In reply, on 20 July 2023 Mr Copeman wrote:
Will ask someone to measure on site and get this sorted asap.[48]
[48] Botica Affidavit, 129 (GCB08).
On 24 July 2023, Mr Copeman wrote to Mr Botica, saying that the outstanding invoices could not be reconciled to 'the contract, the BOQ Budget or any approved variations or site instructions'. Mr Copeman also noted that he had not received a response from the defendant to his email of 15 June 2023 and said, in relation to invoices 8404 and 8435:
As a result, these invoices are disputed and will not be paid. I have discussed the situation with John and as a gesture of good faith he has agreed to pay $1,000,000.00 whilst we resolve the dispute.[49]
[49] First Brice Affidavit, 246 (JB-9).
Mr Botica responded stating that:
The contract clearly states the drawings override anything in the BOQ and therefore cannot be reconciled.[50]
[50] First Brice Affidavit, 245 (JB-9).
However, Mr Copeman reiterated that, given the lack of site instructions or variations which would vary the volumes from the 'agreed BOQ' he did not see the invoices were valid.[51]
[51] First Brice Affidavit, 244 (JB-9).
Mr Botica sought clarification of the exact areas of the BOQ which were disputed, and referred to the emails from Mr Brown dated 17 August 2022. He pointed out that numerous emails had been sent to the various parties to update volumes and noted that the BOQ had not been updated once.[52]
[52] First Brice Affidavit, 243 - 244 (JB-9).

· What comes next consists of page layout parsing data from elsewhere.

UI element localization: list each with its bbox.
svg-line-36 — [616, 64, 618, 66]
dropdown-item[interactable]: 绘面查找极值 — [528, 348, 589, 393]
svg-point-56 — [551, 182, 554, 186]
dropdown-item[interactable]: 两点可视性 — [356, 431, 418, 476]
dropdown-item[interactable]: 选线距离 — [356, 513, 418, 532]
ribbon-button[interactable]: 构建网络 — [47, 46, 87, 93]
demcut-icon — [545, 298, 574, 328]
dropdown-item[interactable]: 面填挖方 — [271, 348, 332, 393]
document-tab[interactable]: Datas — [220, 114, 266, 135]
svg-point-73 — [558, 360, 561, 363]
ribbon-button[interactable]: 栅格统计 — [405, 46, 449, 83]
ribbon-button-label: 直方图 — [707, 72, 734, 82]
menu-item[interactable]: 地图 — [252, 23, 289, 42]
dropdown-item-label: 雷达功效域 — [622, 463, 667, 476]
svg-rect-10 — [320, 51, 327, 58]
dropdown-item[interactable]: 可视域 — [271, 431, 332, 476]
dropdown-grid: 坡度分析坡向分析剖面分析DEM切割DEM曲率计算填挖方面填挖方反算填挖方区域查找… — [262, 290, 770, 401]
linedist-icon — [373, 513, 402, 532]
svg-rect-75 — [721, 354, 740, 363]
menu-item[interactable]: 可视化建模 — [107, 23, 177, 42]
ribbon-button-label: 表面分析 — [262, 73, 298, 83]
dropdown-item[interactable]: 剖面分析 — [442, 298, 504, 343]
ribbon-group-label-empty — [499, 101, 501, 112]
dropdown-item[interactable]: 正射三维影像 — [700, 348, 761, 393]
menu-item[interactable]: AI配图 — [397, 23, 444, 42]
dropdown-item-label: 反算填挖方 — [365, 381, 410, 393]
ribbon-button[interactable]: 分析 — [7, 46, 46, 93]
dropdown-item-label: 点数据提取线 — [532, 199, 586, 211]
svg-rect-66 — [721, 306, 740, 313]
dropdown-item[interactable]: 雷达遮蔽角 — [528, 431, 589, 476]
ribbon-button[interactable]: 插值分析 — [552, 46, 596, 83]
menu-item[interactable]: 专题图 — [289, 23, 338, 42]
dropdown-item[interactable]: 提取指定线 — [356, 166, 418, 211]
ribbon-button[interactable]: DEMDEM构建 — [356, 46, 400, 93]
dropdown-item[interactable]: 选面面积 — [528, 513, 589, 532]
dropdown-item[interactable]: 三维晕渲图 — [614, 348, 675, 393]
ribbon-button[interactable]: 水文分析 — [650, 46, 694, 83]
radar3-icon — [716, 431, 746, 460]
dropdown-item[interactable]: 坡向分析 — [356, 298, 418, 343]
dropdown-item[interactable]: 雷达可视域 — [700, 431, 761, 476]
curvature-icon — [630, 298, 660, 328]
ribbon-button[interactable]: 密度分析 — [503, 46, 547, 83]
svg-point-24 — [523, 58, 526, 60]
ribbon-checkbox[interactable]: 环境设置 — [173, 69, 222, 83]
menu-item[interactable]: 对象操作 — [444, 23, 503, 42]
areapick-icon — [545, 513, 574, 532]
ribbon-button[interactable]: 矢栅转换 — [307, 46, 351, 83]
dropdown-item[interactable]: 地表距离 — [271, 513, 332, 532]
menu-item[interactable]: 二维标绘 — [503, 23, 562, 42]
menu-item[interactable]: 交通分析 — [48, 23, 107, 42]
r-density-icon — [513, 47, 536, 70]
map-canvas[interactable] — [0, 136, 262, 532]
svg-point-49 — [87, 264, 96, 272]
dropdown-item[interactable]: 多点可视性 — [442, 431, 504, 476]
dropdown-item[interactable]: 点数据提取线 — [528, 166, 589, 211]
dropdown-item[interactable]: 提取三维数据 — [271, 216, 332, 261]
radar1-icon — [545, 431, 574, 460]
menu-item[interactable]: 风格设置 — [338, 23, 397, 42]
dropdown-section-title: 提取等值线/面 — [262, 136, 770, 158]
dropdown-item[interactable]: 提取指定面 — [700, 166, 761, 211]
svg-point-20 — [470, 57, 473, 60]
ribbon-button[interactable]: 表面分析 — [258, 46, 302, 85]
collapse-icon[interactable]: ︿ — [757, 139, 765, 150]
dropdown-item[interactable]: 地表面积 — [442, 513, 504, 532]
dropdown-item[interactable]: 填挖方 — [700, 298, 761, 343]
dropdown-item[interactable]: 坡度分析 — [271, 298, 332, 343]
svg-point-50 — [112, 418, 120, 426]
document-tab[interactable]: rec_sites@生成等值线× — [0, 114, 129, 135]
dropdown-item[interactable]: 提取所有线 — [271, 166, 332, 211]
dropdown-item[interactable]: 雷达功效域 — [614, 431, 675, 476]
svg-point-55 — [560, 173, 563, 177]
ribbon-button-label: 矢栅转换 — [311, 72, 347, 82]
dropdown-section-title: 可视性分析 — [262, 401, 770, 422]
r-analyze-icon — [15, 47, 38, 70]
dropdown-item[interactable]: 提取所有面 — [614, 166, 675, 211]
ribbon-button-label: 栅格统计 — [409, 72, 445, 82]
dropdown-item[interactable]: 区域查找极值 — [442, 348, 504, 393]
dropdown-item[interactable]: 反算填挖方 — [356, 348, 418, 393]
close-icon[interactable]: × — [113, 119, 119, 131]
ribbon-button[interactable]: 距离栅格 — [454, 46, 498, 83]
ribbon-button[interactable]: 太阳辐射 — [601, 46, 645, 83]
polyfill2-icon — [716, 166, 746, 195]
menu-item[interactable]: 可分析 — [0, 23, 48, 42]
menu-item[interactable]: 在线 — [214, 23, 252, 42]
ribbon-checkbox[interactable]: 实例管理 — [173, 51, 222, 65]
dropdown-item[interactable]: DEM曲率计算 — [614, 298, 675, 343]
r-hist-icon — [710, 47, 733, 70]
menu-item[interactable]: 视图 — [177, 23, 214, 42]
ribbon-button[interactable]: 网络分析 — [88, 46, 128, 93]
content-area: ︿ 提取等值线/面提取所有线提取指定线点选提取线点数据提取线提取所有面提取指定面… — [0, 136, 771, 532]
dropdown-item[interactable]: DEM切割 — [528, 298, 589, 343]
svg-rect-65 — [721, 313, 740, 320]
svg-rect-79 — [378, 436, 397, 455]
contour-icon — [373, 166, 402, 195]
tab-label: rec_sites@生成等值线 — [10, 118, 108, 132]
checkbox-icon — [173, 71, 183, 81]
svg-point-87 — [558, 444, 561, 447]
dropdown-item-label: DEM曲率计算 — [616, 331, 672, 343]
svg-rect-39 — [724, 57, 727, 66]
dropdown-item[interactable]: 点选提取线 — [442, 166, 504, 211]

The plaintiff paid the sum of $1,000,000 on or about 26 July 2023.[53] Mr Botica deposes that the defendant allocated the first $105,600 to the outstanding balance on invoice 8374, and the remaining $894,400 was allocated to the part payment of invoice 8404. Accordingly, the outstanding sum is $1,699,822.03.[54]
[53] First Brice Affidavit [22].
[54] Botica Affidavit [90] - [91].
The plaintiff's lawyers wrote to the defendant on 3 August 2023 affirming that its position was as set out in Mr Copeman's email dated 24 July 2023.[55] The defendant's lawyers responded noting that, in the absence of timely certification by the plaintiff of the invoices, they were due and payable.[56]

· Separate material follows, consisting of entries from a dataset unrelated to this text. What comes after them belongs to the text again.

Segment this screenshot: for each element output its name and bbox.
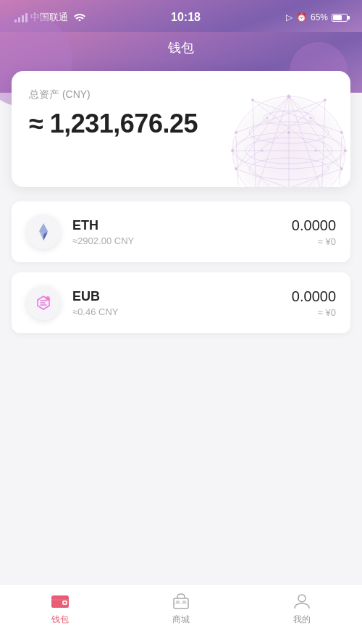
nav-wallet-label: 钱包 — [51, 614, 69, 626]
eth-name: ETH — [72, 218, 292, 233]
svg-point-39 — [266, 117, 269, 120]
nav-item-wallet[interactable]: 钱包 — [0, 592, 121, 626]
shop-icon — [172, 592, 190, 611]
battery-icon — [332, 14, 348, 22]
svg-point-30 — [340, 131, 343, 134]
eth-cny: ≈ ¥0 — [292, 236, 336, 247]
svg-point-28 — [324, 99, 327, 101]
svg-point-34 — [340, 167, 343, 170]
eub-info: EUB ≈0.46 CNY — [72, 289, 292, 317]
main-content: 总资产 (CNY) ≈ 1,231,676.25 — [0, 71, 362, 333]
eth-amount: 0.0000 — [292, 217, 336, 234]
battery-label: 65% — [311, 12, 328, 22]
eub-price: ≈0.46 CNY — [72, 306, 292, 317]
svg-point-31 — [231, 149, 234, 152]
asset-value: ≈ 1,231,676.25 — [29, 109, 198, 138]
bottom-nav: 钱包 商城 我的 — [0, 584, 362, 644]
eub-name: EUB — [72, 289, 292, 304]
wallet-icon — [51, 592, 70, 611]
asset-card: 总资产 (CNY) ≈ 1,231,676.25 — [12, 71, 350, 187]
eth-balance: 0.0000 ≈ ¥0 — [292, 217, 336, 247]
svg-rect-54 — [176, 601, 180, 603]
person-icon — [292, 592, 311, 611]
svg-point-57 — [298, 595, 306, 602]
nav-item-shop[interactable]: 商城 — [121, 592, 242, 626]
status-right: ▷ ⏰ 65% — [286, 12, 348, 22]
eth-price: ≈2902.00 CNY — [72, 235, 292, 246]
svg-point-32 — [344, 149, 347, 152]
svg-point-29 — [235, 131, 237, 134]
nav-item-mine[interactable]: 我的 — [241, 592, 362, 626]
nav-mine-label: 我的 — [293, 614, 311, 626]
svg-point-40 — [310, 117, 312, 120]
svg-point-27 — [251, 99, 254, 101]
svg-point-33 — [235, 167, 237, 170]
coin-list: ETH ≈2902.00 CNY 0.0000 ≈ ¥0 EUB — [12, 201, 350, 333]
eth-icon — [26, 214, 61, 249]
svg-point-48 — [46, 296, 50, 301]
dome-decoration — [213, 78, 350, 187]
eub-amount: 0.0000 — [292, 288, 336, 305]
svg-rect-55 — [182, 601, 186, 603]
coin-item-eth[interactable]: ETH ≈2902.00 CNY 0.0000 ≈ ¥0 — [12, 201, 350, 262]
eub-icon — [26, 285, 61, 320]
alarm-icon: ⏰ — [296, 12, 307, 22]
coin-item-eub[interactable]: EUB ≈0.46 CNY 0.0000 ≈ ¥0 — [12, 272, 350, 333]
time-label: 10:18 — [171, 11, 201, 24]
svg-point-41 — [261, 150, 264, 152]
svg-point-38 — [287, 131, 290, 134]
eub-cny: ≈ ¥0 — [292, 307, 336, 318]
svg-point-26 — [287, 95, 291, 99]
nav-shop-label: 商城 — [172, 614, 190, 626]
eth-info: ETH ≈2902.00 CNY — [72, 218, 292, 246]
location-icon: ▷ — [286, 12, 292, 22]
eub-balance: 0.0000 ≈ ¥0 — [292, 288, 336, 318]
svg-point-52 — [64, 602, 66, 604]
svg-point-42 — [315, 150, 317, 152]
wifi-icon — [74, 12, 85, 23]
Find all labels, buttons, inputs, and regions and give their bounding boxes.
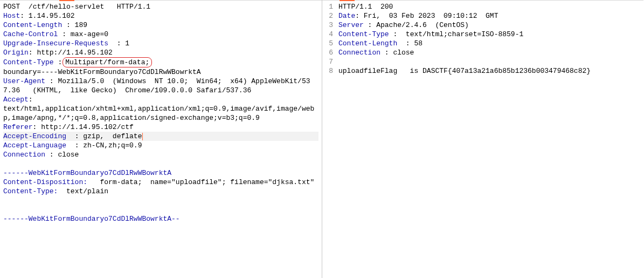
header-accept-language: Accept-Language : zh-CN,zh;q=0.9 [3,141,318,150]
line-gutter: 1 2 3 4 5 6 7 8 [322,2,336,76]
header-user-agent: User-Agent : Mozilla/5.0 (Windows NT 10.… [3,77,318,95]
gutter-ln: 4 [322,30,336,39]
header-date: Date: Fri, 03 Feb 2023 09:10:12 GMT [338,11,640,21]
part-content-disposition: Content-Disposition: form-data; name="up… [3,178,318,187]
header-content-length: Content-Length : 189 [3,21,318,30]
gutter-ln: 3 [322,21,336,30]
gutter-ln: 8 [322,66,336,76]
blank-line [3,196,318,205]
pane-border-top [0,0,322,1]
gutter-ln: 2 [322,11,336,21]
multipart-boundary-open: ------WebKitFormBoundaryo7CdDlRwWBowrktA [3,168,318,178]
header-content-type: Content-Type :Multipart/form-data; [3,57,318,67]
gutter-ln: 5 [322,39,336,48]
response-editor[interactable]: HTTP/1.1 200 Date: Fri, 03 Feb 2023 09:1… [322,0,643,78]
header-connection: Connection : close [338,48,640,57]
pane-border-top [322,0,643,1]
header-referer: Referer: http://1.14.95.102/ctf [3,123,318,132]
request-line: POST /ctf/hello-servlet HTTP/1.1 [3,2,318,11]
blank-line [3,205,318,214]
split-view: POST /ctf/hello-servlet HTTP/1.1 Host: 1… [0,0,644,278]
request-editor[interactable]: POST /ctf/hello-servlet HTTP/1.1 Host: 1… [0,0,322,226]
header-origin: Origin: http://1.14.95.102 [3,48,318,57]
header-connection: Connection : close [3,150,318,159]
request-accent [59,0,74,1]
header-accept-encoding[interactable]: Accept-Encoding : gzip, deflate [3,132,318,141]
blank-line [338,57,640,66]
header-accept: Accept: [3,95,318,104]
header-upgrade: Upgrade-Insecure-Requests : 1 [3,39,318,48]
response-accent [340,0,355,1]
header-accept-value: text/html,application/xhtml+xml,applicat… [3,104,318,123]
status-line: HTTP/1.1 200 [338,2,640,11]
gutter-ln: 6 [322,48,336,57]
header-host: Host: 1.14.95.102 [3,11,318,21]
header-content-length: Content-Length : 58 [338,39,640,48]
multipart-boundary-close: ------WebKitFormBoundaryo7CdDlRwWBowrktA… [3,214,318,223]
circled-content-type: Multipart/form-data; [63,57,152,67]
request-pane[interactable]: POST /ctf/hello-servlet HTTP/1.1 Host: 1… [0,0,322,278]
response-body: uploadfileFlag is DASCTF{407a13a21a6b85b… [338,66,640,76]
header-cache-control: Cache-Control : max-age=0 [3,30,318,39]
response-pane[interactable]: 1 2 3 4 5 6 7 8 HTTP/1.1 200 Date: Fri, … [322,0,643,278]
text-cursor [142,133,143,140]
gutter-ln: 1 [322,2,336,11]
boundary-line: boundary=----WebKitFormBoundaryo7CdDlRwW… [3,67,318,77]
blank-line [3,159,318,168]
part-content-type: Content-Type: text/plain [3,187,318,196]
gutter-ln: 7 [322,57,336,66]
header-content-type: Content-Type : text/html;charset=ISO-885… [338,30,640,39]
header-server: Server : Apache/2.4.6 (CentOS) [338,21,640,30]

[55] First Brice Affidavit, 247 - 248 (JB-10).
[56] Botica Affidavit, 136 - 138 (GCB11).
Further evidence of John Roger Simpson Brice
In the Second Brice Affidavit, Mr Brice denies ever meeting Mr Botica before the commencement of the Project, and deposes to having been told by Mr Copeman that he denies having the conversation with Mr Botica referred to at [33] above.[57]
[57] Second Brice Affidavit [10].
Statutory framework and applicable legal principles
Statutory demands
Section 459E of the Corporations Act 2001 (Cth) (the Act) provides that a creditor may serve a statutory demand on a company in respect of a debt which is, or debts which are, due and payable where the amount exceeds the statutory minimum ($2,000).

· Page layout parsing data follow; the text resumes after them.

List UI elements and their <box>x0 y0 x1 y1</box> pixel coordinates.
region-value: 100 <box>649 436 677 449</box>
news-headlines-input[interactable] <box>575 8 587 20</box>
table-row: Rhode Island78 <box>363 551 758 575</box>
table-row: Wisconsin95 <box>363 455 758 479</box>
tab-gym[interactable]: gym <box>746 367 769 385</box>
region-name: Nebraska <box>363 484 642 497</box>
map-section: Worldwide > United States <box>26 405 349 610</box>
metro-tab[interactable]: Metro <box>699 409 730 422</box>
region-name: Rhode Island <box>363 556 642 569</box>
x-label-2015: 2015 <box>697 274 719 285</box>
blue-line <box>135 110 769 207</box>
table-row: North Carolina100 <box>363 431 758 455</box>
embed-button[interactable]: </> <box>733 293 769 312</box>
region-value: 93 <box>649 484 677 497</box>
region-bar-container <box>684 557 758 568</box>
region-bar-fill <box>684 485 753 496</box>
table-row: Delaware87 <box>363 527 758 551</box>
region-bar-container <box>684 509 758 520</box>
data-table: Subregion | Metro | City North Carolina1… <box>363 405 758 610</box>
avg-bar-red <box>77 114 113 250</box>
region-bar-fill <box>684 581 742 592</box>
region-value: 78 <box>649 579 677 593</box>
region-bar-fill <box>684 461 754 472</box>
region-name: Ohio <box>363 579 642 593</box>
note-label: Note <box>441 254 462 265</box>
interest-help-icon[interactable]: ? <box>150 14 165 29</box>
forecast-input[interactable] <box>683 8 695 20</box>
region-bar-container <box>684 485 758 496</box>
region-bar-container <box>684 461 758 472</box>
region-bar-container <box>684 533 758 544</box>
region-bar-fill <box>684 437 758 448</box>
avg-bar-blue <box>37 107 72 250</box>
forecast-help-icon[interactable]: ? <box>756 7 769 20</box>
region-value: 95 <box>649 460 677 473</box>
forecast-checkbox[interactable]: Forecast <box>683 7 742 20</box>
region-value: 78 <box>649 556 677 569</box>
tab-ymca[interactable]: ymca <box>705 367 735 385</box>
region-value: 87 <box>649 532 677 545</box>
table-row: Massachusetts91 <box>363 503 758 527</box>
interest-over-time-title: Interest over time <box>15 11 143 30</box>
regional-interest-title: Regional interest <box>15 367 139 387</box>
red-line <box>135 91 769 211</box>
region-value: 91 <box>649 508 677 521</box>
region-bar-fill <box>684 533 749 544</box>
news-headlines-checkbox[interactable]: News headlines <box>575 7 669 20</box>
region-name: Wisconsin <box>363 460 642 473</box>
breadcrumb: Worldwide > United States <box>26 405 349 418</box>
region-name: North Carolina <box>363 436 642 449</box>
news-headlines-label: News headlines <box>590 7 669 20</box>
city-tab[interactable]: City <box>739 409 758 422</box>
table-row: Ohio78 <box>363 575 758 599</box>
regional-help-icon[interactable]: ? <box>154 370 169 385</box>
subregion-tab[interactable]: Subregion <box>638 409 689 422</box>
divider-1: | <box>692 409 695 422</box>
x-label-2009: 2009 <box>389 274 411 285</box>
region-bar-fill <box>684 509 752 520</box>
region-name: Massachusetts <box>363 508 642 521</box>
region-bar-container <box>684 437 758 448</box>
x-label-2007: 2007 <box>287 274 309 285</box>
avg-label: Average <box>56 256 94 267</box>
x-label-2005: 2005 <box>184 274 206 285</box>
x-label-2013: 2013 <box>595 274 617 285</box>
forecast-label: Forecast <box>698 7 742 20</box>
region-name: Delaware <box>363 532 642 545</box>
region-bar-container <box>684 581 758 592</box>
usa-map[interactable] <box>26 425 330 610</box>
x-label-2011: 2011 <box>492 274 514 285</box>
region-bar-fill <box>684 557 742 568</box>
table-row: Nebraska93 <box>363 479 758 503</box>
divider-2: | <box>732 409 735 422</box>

Pursuant to s 459G of the Act, a company served with a statutory demand may apply for an order setting aside the statutory demand, provided it does so within the statutory period of 21 days after the demand is served, and complies with the provisions of s 459G(3).
Section 459H provides for the means by which an application pursuant to s 459G is to be determined:
(1)This section applies where, on an application under section 459G, the Court is satisfied of either or both of the following:
(a)that there is a genuine dispute between the company and the respondent about the existence or amount of a debt to which the demand relates;
(b)that the company has an offsetting claim.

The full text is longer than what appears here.